▶ PROBLEM DETAILS
Below are some records; repeat them all exactly, minus the pictures.
Content starts
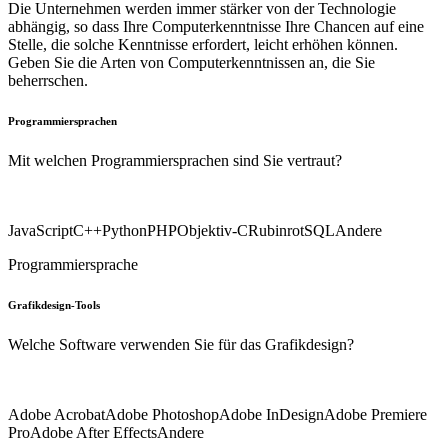
Die Unternehmen werden immer stärker von der Technologie
abhängig, so dass Ihre Computerkenntnisse Ihre Chancen auf eine
Stelle, die solche Kenntnisse erfordert, leicht erhöhen können.
Geben Sie die Arten von Computerkenntnissen an, die Sie
beherrschen.
Programmiersprachen
Mit welchen Programmiersprachen sind Sie vertraut?
JavaScript
C++
Python
PHP
Objektiv-C
Rubinrot
SQL
Andere
Programmiersprache
Grafikdesign-Tools
Welche Software verwenden Sie für das Grafikdesign?
Adobe Acrobat
Adobe Photoshop
Adobe InDesign
Adobe Premiere
Pro
Adobe After Effects
Andere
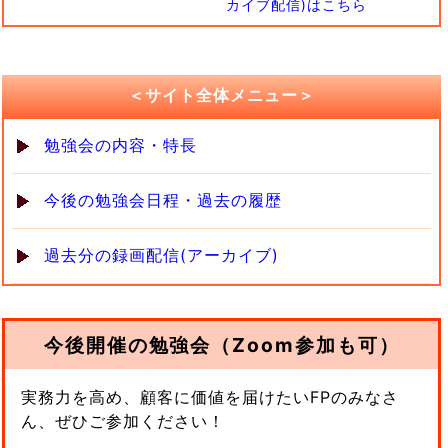
カイブ配信)はこちら
＜サイト全体メニュー＞
勉強会の内容・特長
今後の勉強会日程・過去の履歴
過去分の録画配信(アーカイブ)
今後開催の勉強会（Zoom参加も可）
実務力を高め、顧客に価値を届けたいFPのみなさ
ん、ぜひご参加ください！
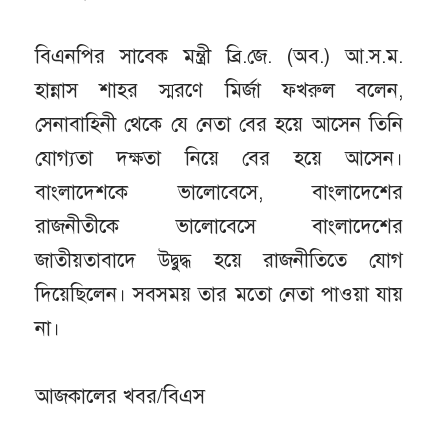
বিএনপির সাবেক মন্ত্রী ব্রি.জে. (অব.) আ.স.ম.
হান্নাস শাহর স্মরণে মির্জা ফখরুল বলেন,
সেনাবাহিনী থেকে যে নেতা বের হয়ে আসেন তিনি
যোগ্যতা দক্ষতা নিয়ে বের হয়ে আসেন।
বাংলাদেশকে ভালোবেসে, বাংলাদেশের
রাজনীতীকে ভালোবেসে বাংলাদেশের
জাতীয়তাবাদে উদ্বুদ্ধ হয়ে রাজনীতিতে যোগ
দিয়েছিলেন। সবসময় তার মতো নেতা পাওয়া যায়
না।
আজকালের খবর/বিএস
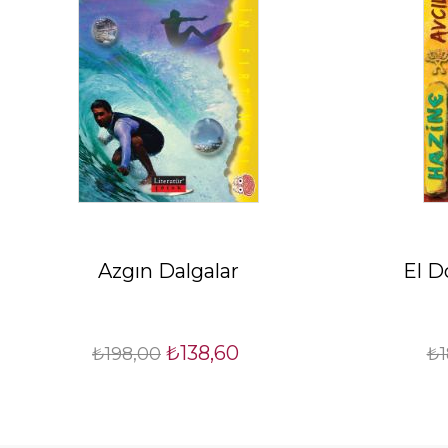
Azgın Dalgalar
El D
₺138,60
₺198,00
₺1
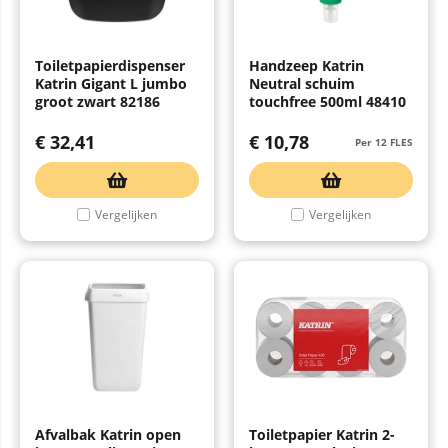
Toiletpapierdispenser
Handzeep Katrin
Katrin Gigant L jumbo
Neutral schuim
groot zwart 82186
touchfree 500ml 48410
€
32,41
€
10,78
Per 12 FLES
Vergelijken
Vergelijken
Afvalbak Katrin open
Toiletpapier Katrin 2-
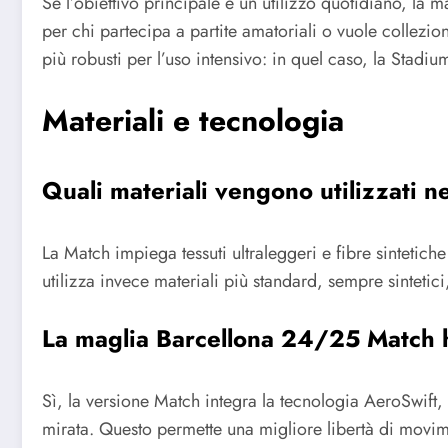
Se l’obiettivo principale è un utilizzo quotidiano, la
per chi partecipa a partite amatoriali o vuole collezio
più robusti per l’uso intensivo: in quel caso, la Stadium
Materiali e tecnologia
Quali materiali vengono utilizzati n
La Match impiega tessuti ultraleggeri e fibre sintetich
utilizza invece materiali più standard, sempre sintetici
La maglia Barcellona 24/25 Match h
Sì, la versione Match integra la tecnologia AeroSwift, 
mirata. Questo permette una migliore libertà di movi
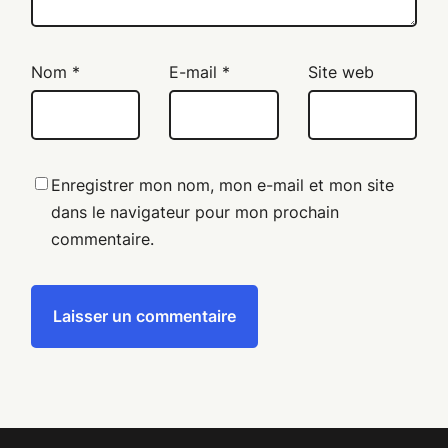
Nom
*
E-mail
*
Site web
Enregistrer mon nom, mon e-mail et mon site
dans le navigateur pour mon prochain
commentaire.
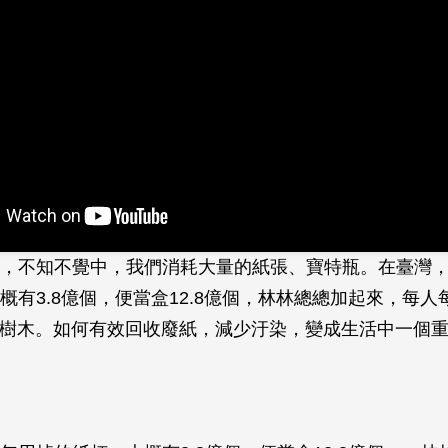
，不知不覺中，我們消耗大量的紙張、寶特瓶。在臺灣
大概有3.8億個，便當盒12.8億個，林林總總加起來，每
斤的樹木。如何有效回收廢紙，減少汙染，變成生活中一個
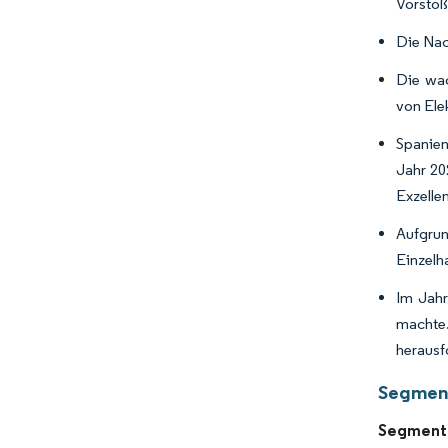
Vorstoß
Die Nac
Die wac
von Ele
Spanien
Jahr 20
Exzelle
Aufgru
Einzelh
Im Jahr
machte
herausf
Segment
Segment 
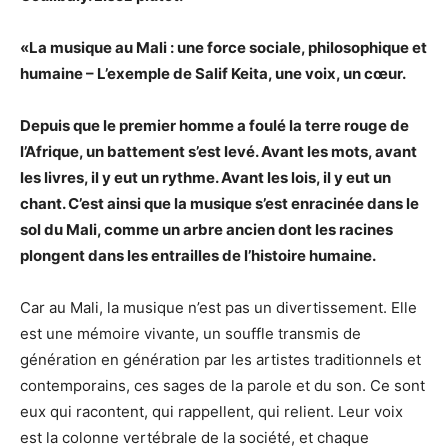
«La musique au Mali : une force sociale, philosophique et
humaine – L’exemple de Salif Keita, une voix, un cœur.
Depuis que le premier homme a foulé la terre rouge de
l’Afrique, un battement s’est levé. Avant les mots, avant
les livres, il y eut un rythme. Avant les lois, il y eut un
chant. C’est ainsi que la musique s’est enracinée dans le
sol du Mali, comme un arbre ancien dont les racines
plongent dans les entrailles de l’histoire humaine.
Car au Mali, la musique n’est pas un divertissement. Elle
est une mémoire vivante, un souffle transmis de
génération en génération par les artistes traditionnels et
contemporains, ces sages de la parole et du son. Ce sont
eux qui racontent, qui rappellent, qui relient. Leur voix
est la colonne vertébrale de la société, et chaque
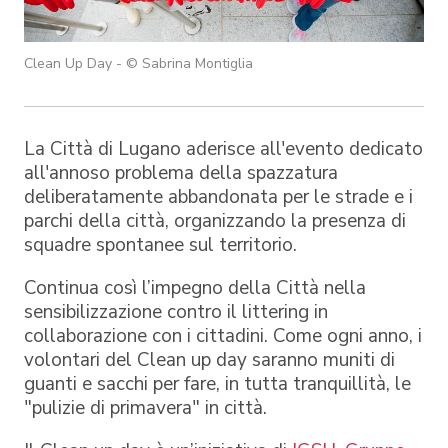
Clean Up Day - © Sabrina Montiglia
La Città di Lugano aderisce all'evento dedicato
all'annoso problema della spazzatura
deliberatamente abbandonata per le strade e i
parchi della città, organizzando la presenza di
squadre spontanee sul territorio.
Continua così l’impegno della Città nella
sensibilizzazione contro il littering in
collaborazione con i cittadini. Come ogni anno, i
volontari del Clean up day saranno muniti di
guanti e sacchi per fare, in tutta tranquillità, le
"pulizie di primavera" in città.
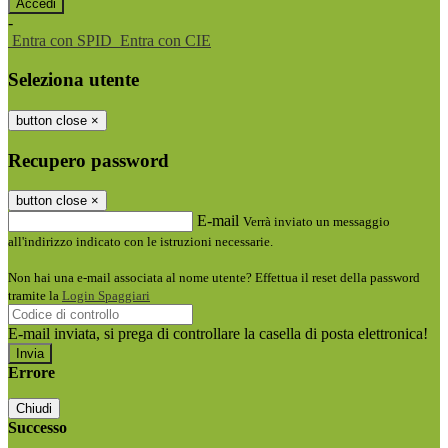
-
Entra con SPID
Entra con CIE
Seleziona utente
button close
×
Recupero password
button close
×
E-mail
Verrà inviato un messaggio
all'indirizzo indicato con le istruzioni necessarie.
Non hai una e-mail associata al nome utente? Effettua il reset della password
tramite la
Login Spaggiari
E-mail inviata, si prega di controllare la casella di posta elettronica!
Errore
Chiudi
Successo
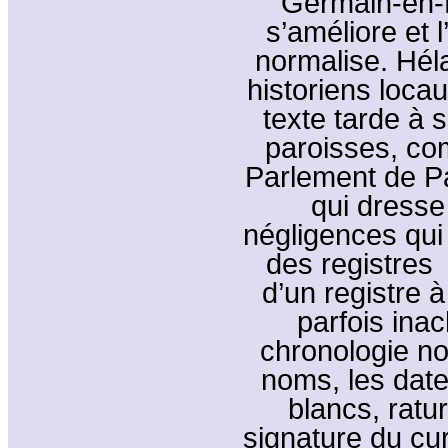
Germain-en-L
s’améliore et 
normalise. Hél
historiens locau
texte tarde à 
paroisses, co
Parlement de Pa
qui dresse
négligences qui
des registres
d’un registre à
parfois ina
chronologie no
noms, les date
blancs, ratu
signature du cu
Content ends
▶ SOLVED EXERCISE
Die Unternehmen werden immer stärker von der Technologie
abhängig, so dass Ihre Computerkenntnisse Ihre Chancen auf eine
Stelle, die solche Kenntnisse erfordert, leicht erhöhen können.
Geben Sie die Arten von Computerkenntnissen an, die Sie
beherrschen.
Programmiersprachen
Mit welchen Programmiersprachen sind Sie vertraut?
JavaScript
C++
Python
PHP
Objektiv-C
Rubinrot
SQL
Andere
Programmiersprache
Grafikdesign-Tools
Welche Software verwenden Sie für das Grafikdesign?
Adobe Acrobat
Adobe Photoshop
Adobe InDesign
Adobe Premiere
Pro
Adobe After Effects
Andere
カイブ配信)はこちら
＜サイト全体メニュー＞
勉強会の内容・特長
今後の勉強会日程・過去の履歴
過去分の録画配信(アーカイブ)
今後開催の勉強会（Zoom参加も可）
実務力を高め、顧客に価値を届けたいFPのみなさ
ん、ぜひご参加ください！
বিএনপির সাবেক মন্ত্রী ব্রি.জে. (অব.) আ.স.ম.
হান্নাস শাহর স্মরণে মির্জা ফখরুল বলেন,
সেনাবাহিনী থেকে যে নেতা বের হয়ে আসেন তিনি
যোগ্যতা দক্ষতা নিয়ে বের হয়ে আসেন।
বাংলাদেশকে ভালোবেসে, বাংলাদেশের
রাজনীতীকে ভালোবেসে বাংলাদেশের
জাতীয়তাবাদে উদ্বুদ্ধ হয়ে রাজনীতিতে যোগ
দিয়েছিলেন। সবসময় তার মতো নেতা পাওয়া যায়
না।
আজকালের খবর/বিএস
Azgın Dalgalar
El D
₺138,60
₺198,00
₺1
Toiletpapierdispenser
Handzeep Katrin
Katrin Gigant L jumbo
Neutral schuim
groot zwart 82186
touchfree 500ml 48410
€
32,41
€
10,78
Per 12 FLES
Vergelijken
Vergelijken
Afvalbak Katrin open
Toiletpapier Katrin 2-
Se l’obiettivo principale è un utilizzo quotidiano, la
per chi partecipa a partite amatoriali o vuole collezio
più robusti per l’uso intensivo: in quel caso, la Stadium
Materiali e tecnologia
Quali materiali vengono utilizzati n
La Match impiega tessuti ultraleggeri e fibre sintetich
utilizza invece materiali più standard, sempre sintetici
La maglia Barcellona 24/25 Match h
Sì, la versione Match integra la tecnologia AeroSwift, 
mirata. Questo permette una migliore libertà di movi
Nom
*
E-mail
*
Site web
Enregistrer mon nom, mon e-mail et mon site
dans le navigateur pour mon prochain
commentaire.
，不知不覺中，我們消耗大量的紙張、寶特瓶。在臺灣
大概有3.8億個，便當盒12.8億個，林林總總加起來，每
斤的樹木。如何有效回收廢紙，減少汙染，變成生活中一個
Vorstoß
Die Nac
Die wac
von Ele
Spanien
Jahr 20
Exzelle
Aufgru
Einzelh
Im Jahr
machte
herausf
Segment
Segment 
«La musique au Mali : une force sociale, philosophique et
humaine – L’exemple de Salif Keita, une voix, un cœur.
Depuis que le premier homme a foulé la terre rouge de
l’Afrique, un battement s’est levé. Avant les mots, avant
les livres, il y eut un rythme. Avant les lois, il y eut un
chant. C’est ainsi que la musique s’est enracinée dans le
sol du Mali, comme un arbre ancien dont les racines
plongent dans les entrailles de l’histoire humaine.
Car au Mali, la musique n’est pas un divertissement. Elle
est une mémoire vivante, un souffle transmis de
génération en génération par les artistes traditionnels et
contemporains, ces sages de la parole et du son. Ce sont
eux qui racontent, qui rappellent, qui relient. Leur voix
est la colonne vertébrale de la société, et chaque
Clean Up Day - © Sabrina Montiglia
La Città di Lugano aderisce all'evento dedicato
all'annoso problema della spazzatura
deliberatamente abbandonata per le strade e i
parchi della città, organizzando la presenza di
squadre spontanee sul territorio.
Continua così l’impegno della Città nella
sensibilizzazione contro il littering in
collaborazione con i cittadini. Come ogni anno, i
volontari del Clean up day saranno muniti di
guanti e sacchi per fare, in tutta tranquillità, le
"pulizie di primavera" in città.
-
Entra con SPID
Entra con CIE
Seleziona utente
button close
×
Recupero password
button close
×
E-mail
Verrà inviato un messaggio
all'indirizzo indicato con le istruzioni necessarie.
Non hai una e-mail associata al nome utente? Effettua il reset della password
tramite la
Login Spaggiari
E-mail inviata, si prega di controllare la casella di posta elettronica!
Errore
Chiudi
Successo
Germain-en-L
s’améliore et 
normalise. Hél
historiens locau
texte tarde à 
paroisses, co
Parlement de Pa
qui dresse
négligences qui
des registres
d’un registre à
parfois ina
chronologie no
noms, les date
blancs, ratu
signature du cu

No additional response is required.